By Chad Fleming, OD, AOAExcelTM Business & Career Coach

Who carries the burden? Unfortunately, the answer is you.

You know the joy of the start of a vacation, with a whole week ahead of relaxing and enjoying the benefits of hard work. For my practice partner, the road to vacation started with this feeling. But it also included one stop he wishes could have ended differently.

On the road, he and his family decided on a restaurant that served traditional Chicago-style pizza. Turning to technology, he found the location on his phone's GPS and listened to Siri direct him. As they arrived, he went through his mental checklist: where should he park, should he drop the kids off at the door or make them walk, and should he be concerned about the safety of all the family's stuff in the vehicle?

As he was turning the SUV off, he had one final, all-important decision to make: should he leave his iPad in the vehicle or take it with him? He decided to take it with him. There was way too much important information on it to risk a smash-and-grab theft.

The restaurant was great. The pizza was hot. The toppings were fresh, and the diet drinks seemed colder and more refreshing than normal. My partner paid the bill, and the family made their way out of the restaurant.
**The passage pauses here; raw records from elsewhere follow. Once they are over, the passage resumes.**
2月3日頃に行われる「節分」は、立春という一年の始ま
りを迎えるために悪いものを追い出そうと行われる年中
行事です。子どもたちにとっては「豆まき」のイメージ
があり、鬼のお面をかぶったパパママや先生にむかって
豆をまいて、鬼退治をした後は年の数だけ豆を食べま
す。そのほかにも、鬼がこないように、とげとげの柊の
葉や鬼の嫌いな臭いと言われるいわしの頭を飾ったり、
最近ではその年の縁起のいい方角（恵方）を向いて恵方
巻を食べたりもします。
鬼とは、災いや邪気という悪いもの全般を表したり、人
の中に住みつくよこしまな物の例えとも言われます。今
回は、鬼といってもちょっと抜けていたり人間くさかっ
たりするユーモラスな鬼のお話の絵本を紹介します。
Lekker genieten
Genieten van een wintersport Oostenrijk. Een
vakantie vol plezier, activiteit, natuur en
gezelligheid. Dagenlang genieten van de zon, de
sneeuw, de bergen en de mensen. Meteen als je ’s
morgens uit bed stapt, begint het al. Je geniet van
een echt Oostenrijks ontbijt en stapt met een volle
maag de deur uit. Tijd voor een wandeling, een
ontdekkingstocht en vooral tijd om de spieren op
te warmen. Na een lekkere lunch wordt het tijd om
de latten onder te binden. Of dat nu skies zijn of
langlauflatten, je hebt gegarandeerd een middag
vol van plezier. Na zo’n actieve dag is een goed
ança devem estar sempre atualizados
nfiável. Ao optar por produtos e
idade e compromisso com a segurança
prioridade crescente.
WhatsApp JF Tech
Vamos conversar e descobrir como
During the walk, the joy of seeing his family so happy turned to panic. He turned to his wife with that look you never want to see on your spouse's face. "What's wrong?" the family asked. He explained that he had taken his iPad into the restaurant to keep it safe and secure. Unfortunately, he was on the sidewalk two blocks away--and the iPad was still at the restaurant. He turned 180 degrees and sprinted back.
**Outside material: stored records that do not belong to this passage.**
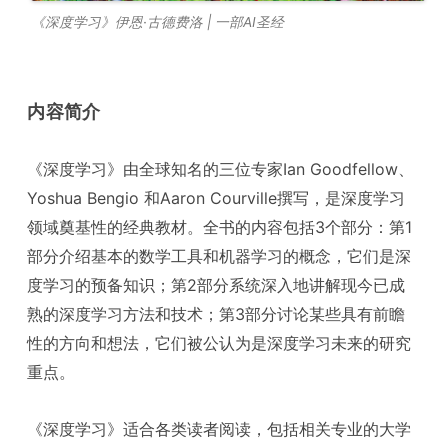
《深度学习》伊恩·古德费洛 | 一部AI圣经
内容简介
《深度学习》由全球知名的三位专家Ian Goodfellow、
Yoshua Bengio 和Aaron Courville撰写，是深度学习
领域奠基性的经典教材。全书的内容包括3个部分：第1
部分介绍基本的数学工具和机器学习的概念，它们是深
度学习的预备知识；第2部分系统深入地讲解现今已成
熟的深度学习方法和技术；第3部分讨论某些具有前瞻
性的方向和想法，它们被公认为是深度学习未来的研究
重点。
《深度学习》适合各类读者阅读，包括相关专业的大学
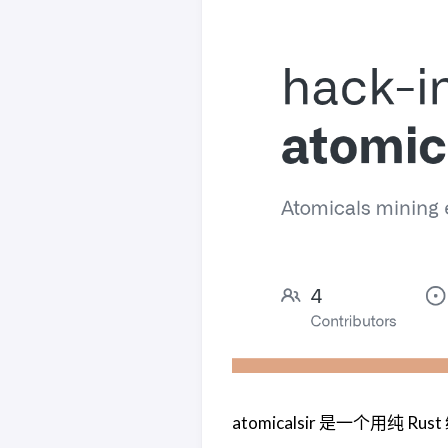
atomicalsir 是一个用纯 Rus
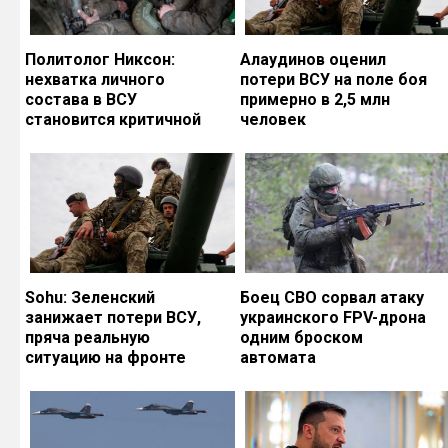
Политолог Никсон:
Алаудинов оценил
нехватка личного
потери ВСУ на поле боя
состава в ВСУ
примерно в 2,5 млн
становится критичной
человек
Sohu: Зеленский
Боец СВО сорвал атаку
занижает потери ВСУ,
украинского FPV-дрона
пряча реальную
одним броском
ситуацию на фронте
автомата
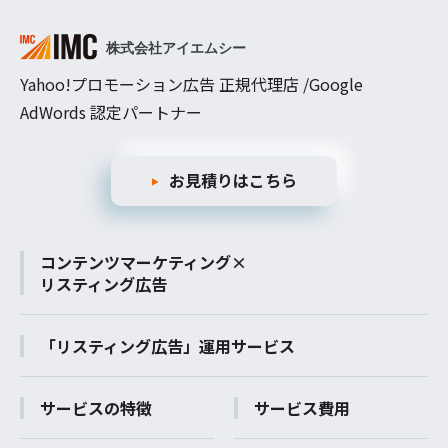
Yahoo!プロモーション広告 正規代理店 /Google
AdWords 認定パートナー
お見積りはこちら
コンテンツマーケティング×
リスティング広告
「リスティング広告」運用サービス
サービスの特徴
サービス費用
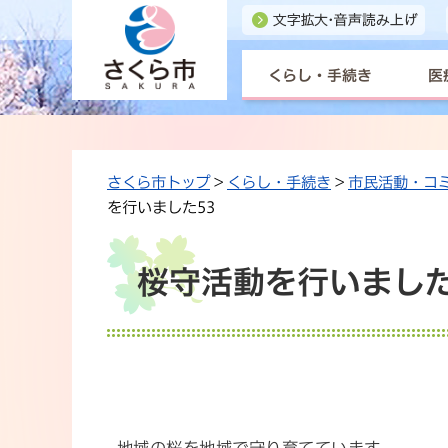
くらし・手続き
医
さくら市トップ
>
くらし・手続き
>
市民活動・コ
を行いました53
桜守活動を行いました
A stomach-churning lesson--and counter measures

At the restaurant there was no evidence of the iPad. No employee could attest to knowing anything about it. After talking to the manager and exchanging information, he left with his head down and his stomach churning with disgust. Shortly after this, he called me on the phone and asked what we should do as this was also the iPad he used for all patient care.

Fortunately, I told him, we remotely access a terminal server. This means all data he viewed on the iPad at the office was only a screen; no data was actually transferred. Even better, the "find my iPhone" feature would allow us to disable the device remotely, and we could disconnect all shared files through Dropbox and Evernote. Although still discouraged that his iPad was stolen, he was relieved that he did not have to carry the burden of breached security and patient data exposure.

So who carries the burden and liability of losing an iPad, computer or other device with patient data? Or who is responsible after a cyber attack?

Unfortunately, the answer is you.

Many ODs assume that because patient data is housed on a server or in the cloud, there is no footprint on the computer. This is not necessarily true. All optometrists who use computers in the practice and off-site for patient care are liable for cyber attacks. In addition, there are rules about how to encrypt the data on these devices.

The only way to protect yourself is to stop using computers and the Internet or purchase cyber liability insurance. Since the former is highly unlikely and not very practical, the latter is your best bet for protection.